Walking around a Midwestern college campus, a couple of thoughts roll through my brain:

#1: Dear Lord, all of these women are so fit!
and
#2: Just wait, honey.
It's like, even in the dress-down style that exists nowhere else in America, where sweatpants are To Be Expected, here college women seem to Have It All: intelligence, a future, toned bodies, and the relaxed-I-Want-To-Have-Fun-Embrace-The-Day mentality.
The perfect woman, right?
Except I see in their superpower their descent as well,  and it's not as impressive. It's better, but less glamorous.
A person I once dated remarked to me, "My dad says that once women get married, they change."
At the time, I was thinking, "Man, your parents must not have a happy relationship. "
Now, I'm thinking: Well, yes. Uh huh . Of course, dude!
I mean, wouldn't you change if you took a thousand more responsibilities, two thousand more details to manage daily, and none of these to do with your own personal, physical, or professional advancement? The world of Taking Care of One's Self and Taking Care of Others are dramatically different.
And I haven't even started to get to the Baby Phase, where female bodies bend and buckle and waddle as they bring new life into this world. And then once that life has entered, Dear Lord and Thank the Lord and Lord have Mercy, you better believe your body is going to change.
To address the change in attitude, to say I become 100% more neurotic and 100% more balanced and focused would be an understatement.
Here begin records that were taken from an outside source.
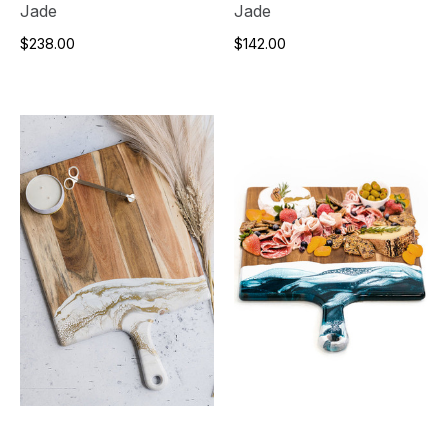
Jade
Jade
$238.00
$142.00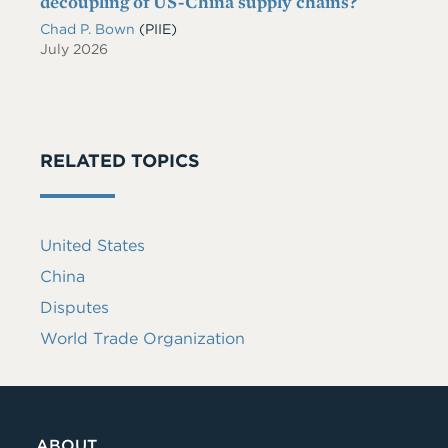
decoupling of US-China supply chains?
Chad P. Bown
(PIIE)
July 2026
RELATED TOPICS
United States
China
Disputes
World Trade Organization
ABOUT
And these are only two 100% of all the changes and upswings and downswings.
Honey, there will be swings.
So I propose a class, online maybe to reach the masses, to educate young men and women frolicking around in body-flattering sweats and toe-revealing sandals and breathing in long satisfied breaths of self- advancement.
The class will be called: They Will Change, and it's about how students and parents are two dramatically different species, and that we should all expect all these changes, expect that college-looks and self-assured attitudes will not Be For All Time.
The class will end every session with a "It gets better, folks. It all get harder, but it all gets better."
And then men and women will know, at the very least, that the person they met in college will not  be the same person after the chuppah and the baby carriage.  They will change, but with your support, they can be even better.
Buckle your seat belts.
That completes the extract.